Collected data
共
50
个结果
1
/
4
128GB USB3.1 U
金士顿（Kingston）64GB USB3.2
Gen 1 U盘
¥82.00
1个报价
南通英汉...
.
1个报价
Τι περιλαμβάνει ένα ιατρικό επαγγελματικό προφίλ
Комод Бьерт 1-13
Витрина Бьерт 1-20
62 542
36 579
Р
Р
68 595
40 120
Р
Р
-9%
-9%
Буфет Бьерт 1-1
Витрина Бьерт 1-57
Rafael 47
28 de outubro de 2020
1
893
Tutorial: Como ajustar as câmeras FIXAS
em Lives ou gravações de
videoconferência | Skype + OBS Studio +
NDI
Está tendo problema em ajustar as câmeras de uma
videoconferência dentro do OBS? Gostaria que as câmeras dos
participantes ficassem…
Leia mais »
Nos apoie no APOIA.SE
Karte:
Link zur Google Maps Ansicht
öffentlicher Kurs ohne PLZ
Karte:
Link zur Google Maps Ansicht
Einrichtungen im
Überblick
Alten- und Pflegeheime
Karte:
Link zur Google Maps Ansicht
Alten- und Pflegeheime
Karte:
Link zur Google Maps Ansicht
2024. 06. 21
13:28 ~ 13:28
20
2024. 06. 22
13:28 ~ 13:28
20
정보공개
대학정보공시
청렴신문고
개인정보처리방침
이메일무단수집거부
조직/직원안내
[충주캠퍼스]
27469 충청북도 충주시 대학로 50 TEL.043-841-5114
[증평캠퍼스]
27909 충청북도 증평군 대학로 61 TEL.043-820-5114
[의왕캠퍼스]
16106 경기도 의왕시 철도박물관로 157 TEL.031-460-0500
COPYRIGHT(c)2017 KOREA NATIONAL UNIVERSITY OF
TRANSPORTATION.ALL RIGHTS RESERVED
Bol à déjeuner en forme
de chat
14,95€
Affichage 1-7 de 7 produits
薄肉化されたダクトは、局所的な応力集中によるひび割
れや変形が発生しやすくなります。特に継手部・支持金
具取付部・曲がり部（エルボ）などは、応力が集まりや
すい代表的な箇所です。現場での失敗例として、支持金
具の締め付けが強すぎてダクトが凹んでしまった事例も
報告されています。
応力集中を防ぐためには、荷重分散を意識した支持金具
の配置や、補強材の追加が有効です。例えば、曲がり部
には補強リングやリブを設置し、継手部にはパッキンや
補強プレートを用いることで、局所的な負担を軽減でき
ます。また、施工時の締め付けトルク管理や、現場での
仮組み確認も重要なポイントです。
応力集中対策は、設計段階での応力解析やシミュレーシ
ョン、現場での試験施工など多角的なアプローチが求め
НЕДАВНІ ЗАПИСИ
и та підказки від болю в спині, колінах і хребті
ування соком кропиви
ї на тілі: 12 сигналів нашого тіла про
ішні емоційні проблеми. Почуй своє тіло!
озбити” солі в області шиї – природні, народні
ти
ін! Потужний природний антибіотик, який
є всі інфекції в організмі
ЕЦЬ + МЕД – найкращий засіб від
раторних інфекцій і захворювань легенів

---

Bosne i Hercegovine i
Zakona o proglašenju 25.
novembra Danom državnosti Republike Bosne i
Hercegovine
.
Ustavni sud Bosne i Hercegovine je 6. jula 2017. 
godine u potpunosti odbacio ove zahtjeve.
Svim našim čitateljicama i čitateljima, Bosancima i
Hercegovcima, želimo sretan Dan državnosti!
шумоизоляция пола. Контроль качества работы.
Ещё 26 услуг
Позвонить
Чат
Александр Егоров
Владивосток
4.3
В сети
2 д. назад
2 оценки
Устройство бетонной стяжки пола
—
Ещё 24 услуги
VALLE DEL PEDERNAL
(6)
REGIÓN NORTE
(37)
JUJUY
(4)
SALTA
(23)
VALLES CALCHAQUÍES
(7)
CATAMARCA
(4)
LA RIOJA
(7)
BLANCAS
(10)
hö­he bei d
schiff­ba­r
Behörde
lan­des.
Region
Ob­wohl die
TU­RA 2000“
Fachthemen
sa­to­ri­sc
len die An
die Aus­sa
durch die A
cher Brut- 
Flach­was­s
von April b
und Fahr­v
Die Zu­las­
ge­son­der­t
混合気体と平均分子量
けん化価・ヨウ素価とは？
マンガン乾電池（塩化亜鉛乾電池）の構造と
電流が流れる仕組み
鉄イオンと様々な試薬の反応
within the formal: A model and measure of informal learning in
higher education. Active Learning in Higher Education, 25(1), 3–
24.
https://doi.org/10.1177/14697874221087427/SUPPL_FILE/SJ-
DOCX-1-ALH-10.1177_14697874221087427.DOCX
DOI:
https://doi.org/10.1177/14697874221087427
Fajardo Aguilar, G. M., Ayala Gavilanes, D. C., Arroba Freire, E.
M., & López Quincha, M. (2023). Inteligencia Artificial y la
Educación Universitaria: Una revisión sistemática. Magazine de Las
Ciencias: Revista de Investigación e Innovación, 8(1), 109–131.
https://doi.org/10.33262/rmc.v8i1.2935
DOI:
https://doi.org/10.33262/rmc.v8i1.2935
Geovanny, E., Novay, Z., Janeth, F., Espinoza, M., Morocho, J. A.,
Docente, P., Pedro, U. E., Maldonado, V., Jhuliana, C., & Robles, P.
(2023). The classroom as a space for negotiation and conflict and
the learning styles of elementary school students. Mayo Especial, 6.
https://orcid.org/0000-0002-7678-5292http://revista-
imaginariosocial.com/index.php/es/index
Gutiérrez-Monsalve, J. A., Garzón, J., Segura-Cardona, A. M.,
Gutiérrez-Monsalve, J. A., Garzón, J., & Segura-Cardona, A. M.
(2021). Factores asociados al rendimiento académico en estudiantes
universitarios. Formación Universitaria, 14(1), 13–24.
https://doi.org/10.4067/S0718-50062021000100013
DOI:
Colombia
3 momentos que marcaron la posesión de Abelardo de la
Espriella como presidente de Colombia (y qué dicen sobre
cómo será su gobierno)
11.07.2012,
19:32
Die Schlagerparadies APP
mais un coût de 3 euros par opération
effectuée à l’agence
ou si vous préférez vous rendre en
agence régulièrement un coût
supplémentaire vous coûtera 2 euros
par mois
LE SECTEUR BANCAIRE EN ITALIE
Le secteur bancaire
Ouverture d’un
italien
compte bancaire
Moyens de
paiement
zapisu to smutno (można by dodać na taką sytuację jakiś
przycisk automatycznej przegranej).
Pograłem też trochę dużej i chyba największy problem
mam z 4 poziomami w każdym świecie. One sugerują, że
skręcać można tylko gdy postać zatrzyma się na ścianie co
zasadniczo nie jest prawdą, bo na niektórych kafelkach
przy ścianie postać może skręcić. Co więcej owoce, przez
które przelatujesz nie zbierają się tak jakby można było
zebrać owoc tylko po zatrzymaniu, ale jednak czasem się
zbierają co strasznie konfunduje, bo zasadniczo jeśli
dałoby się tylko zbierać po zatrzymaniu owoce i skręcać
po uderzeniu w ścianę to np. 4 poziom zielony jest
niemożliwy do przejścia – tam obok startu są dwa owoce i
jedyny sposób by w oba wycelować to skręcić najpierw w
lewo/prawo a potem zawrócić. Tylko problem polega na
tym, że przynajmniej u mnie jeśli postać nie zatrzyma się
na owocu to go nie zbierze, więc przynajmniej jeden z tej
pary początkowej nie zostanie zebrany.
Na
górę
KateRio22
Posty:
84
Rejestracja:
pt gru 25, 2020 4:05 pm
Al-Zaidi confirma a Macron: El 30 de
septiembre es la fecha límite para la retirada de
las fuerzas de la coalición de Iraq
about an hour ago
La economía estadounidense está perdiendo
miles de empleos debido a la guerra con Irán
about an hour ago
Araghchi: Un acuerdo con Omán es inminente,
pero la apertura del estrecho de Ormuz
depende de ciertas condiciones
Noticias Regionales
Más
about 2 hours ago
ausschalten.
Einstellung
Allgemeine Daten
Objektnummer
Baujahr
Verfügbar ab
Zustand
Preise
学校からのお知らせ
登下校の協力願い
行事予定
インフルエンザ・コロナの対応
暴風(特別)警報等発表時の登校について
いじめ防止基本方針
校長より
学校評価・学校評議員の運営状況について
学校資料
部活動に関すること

## The task
Please say how many lines in the records above contain the word "Витрина". Give the number alone.

## Exercise result
2